JPH0442544A - Microwave integrated circuit - Google Patents

Abstract

PURPOSE:To realize a microwave integrated circuit at a high production yield which can prevent non-uniformity of solder flowing into a via-hole produced when assemblying and a cavity of the electric field effect transistor and which has a sufficiently-small value of a thermal resistance and an excellent high frequency characteristic by a method wherein an opening end is provided on the bottom of a recess part in which a via-hole is formed in an upper surface of a semiconductor substrate. CONSTITUTION:In a MMIC, directly under an MESFET part in which a GaAa semi-insulating substrate 10 of a part to be grounded by a via-hole 111 previous ly comprises a source electrode 13, a drain electrode 14, and a gate electrode 115, a recess 118 having a thickness portion of GaAs semi-insulating substrate is formed. Thus, a via-hole depth is in the same degree as a depth of a cavity 110 directly under the MESFET part. With this arrangement, an increase in a grounding inductance between an electrode for grounding to be generated in an element assembly step and an electrode on the rear face can be prevented.

Description

[Detailed Description of the Invention] [Object of the Invention] (Industrial Application Field) The present invention relates to a microwave integrated circuit (hereinafter abbreviated as AMIC), and in particular a field effect transistor (hereinafter abbreviated as MESFET) on a semiconductor substrate. The present invention relates to the structure of a via hole in an MMIC that is provided with a reduced board thickness and has a grounded via hole.

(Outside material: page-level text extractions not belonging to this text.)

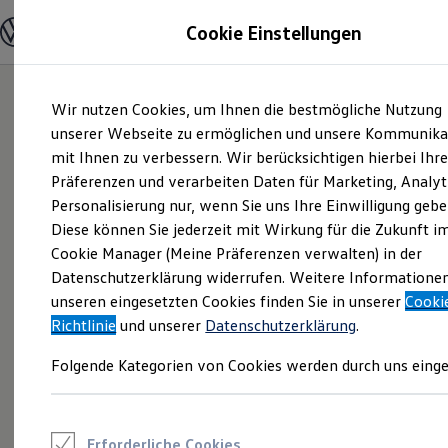
Modelle und Konfigurator
Cookie Einstellungen
Konfigurator
Modelle vergleichen
Konfiguration laden
Zum
Zum
Autosuche
Wir nutzen Cookies, um Ihnen die bestmögliche Nutzung
Hauptinhalt
Footer
Elektroautos
springen
springen
unserer Webseite zu ermöglichen und unsere Kommunika
ENERGY Sondermodelle
Nutzfahrzeuge
mit Ihnen zu verbessern. Wir berücksichtigen hierbei Ihr
SUV und CUV
Präferenzen und verarbeiten Daten für Marketing, Analyt
Familienautos
Personalisierung nur, wenn Sie uns Ihre Einwilligung gebe
Kombis
Kompaktwagen
Diese können Sie jederzeit mit Wirkung für die Zukunft i
Sportwagen
Cookie Manager (Meine Präferenzen verwalten) in der
Schnell verfügbare Fahrzeuge
Angebote und Produkte
Datenschutzerklärung widerrufen. Weitere Informatione
Aktuelle Angebote
unseren eingesetzten Cookies finden Sie in unserer
Cooki
E-Auto-Förderung
Richtlinie
und unserer
Datenschutzerklärung
.
Volkswagen Marktplatz
Die ENERGY Sondermodelle
Folgende Kategorien von Cookies werden durch uns einge
Junge Gebrauchtwagen und Gebrauchtwagen
Volkswagen Zertifizierte Gebrauchtwagen
Elektromobilität bei Gebrauchtwagen
Zubehör- und Serviceangebote
Saisonangebote
Erforderliche Cookies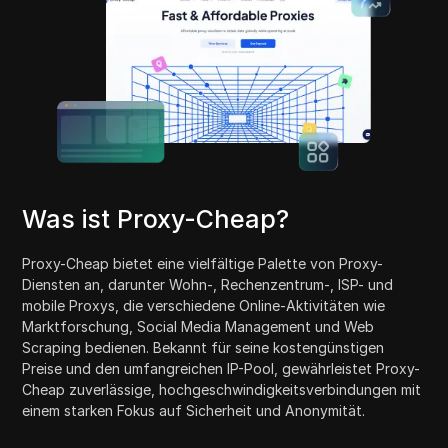
Was ist Proxy-Cheap?
Proxy-Cheap bietet eine vielfältige Palette von Proxy-
Diensten an, darunter Wohn-, Rechenzentrum-, ISP- und
mobile Proxys, die verschiedene Online-Aktivitäten wie
Marktforschung, Social Media Management und Web
Scraping bedienen. Bekannt für seine kostengünstigen
Preise und den umfangreichen IP-Pool, gewährleistet Proxy-
Cheap zuverlässige, hochgeschwindigkeitsverbindungen mit
einem starken Fokus auf Sicherheit und Anonymität.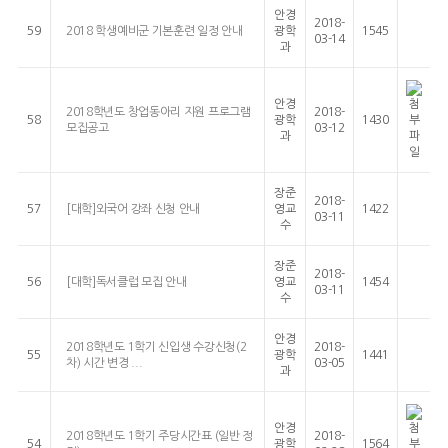
안경
2018-
59
2018 학생예비군 기본훈련 일정 안내
광학
1545
03-14
과
안경
2018학년도 창업동아리 지원 프로그램
2018-
58
광학
1430
모집공고
03-12
과
장준
2018-
57
[대학]외국어 강좌 신청 안내
영교
1422
03-11
수
장준
2018-
56
[대학]독서클럽 모집 안내
영교
1454
03-11
수
안경
2018학년도 1학기 신입생 수강신청(2
2018-
55
광학
1441
차) 시간 변경 ...
03-05
과
안경
2018학년도 1학기 주당시간표 (일반 정
2018-
54
광학
1564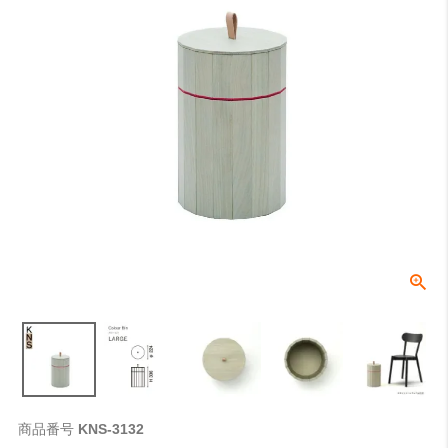
検索
商品番号
KNS-3132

(Prior Art) In order to improve the characteristics of MMICs using gallium arsenide (GaAs), it is necessary to reduce the thermal resistance and grounding inductance of MESFETs. The thermal resistance of the MESFET can be reduced as the thickness of the GaAg substrate becomes thinner. Furthermore, grounding inductance can be reduced by employing a via hole structure. by the way,
In an MMIC, the thickness of the GaAs substrate is also designed as part of the matching circuit, so it is not possible to reduce the thickness of the GaAs substrate with consideration only to improving the performance of the MESFET. Therefore, recently, in order to achieve both NESFET performance and matching circuit design, the thickness of the GaAs substrate directly under the MESFET section has been reduced, and the thickness of the matching circuit section has been increased, thereby improving the characteristics of MMIC. .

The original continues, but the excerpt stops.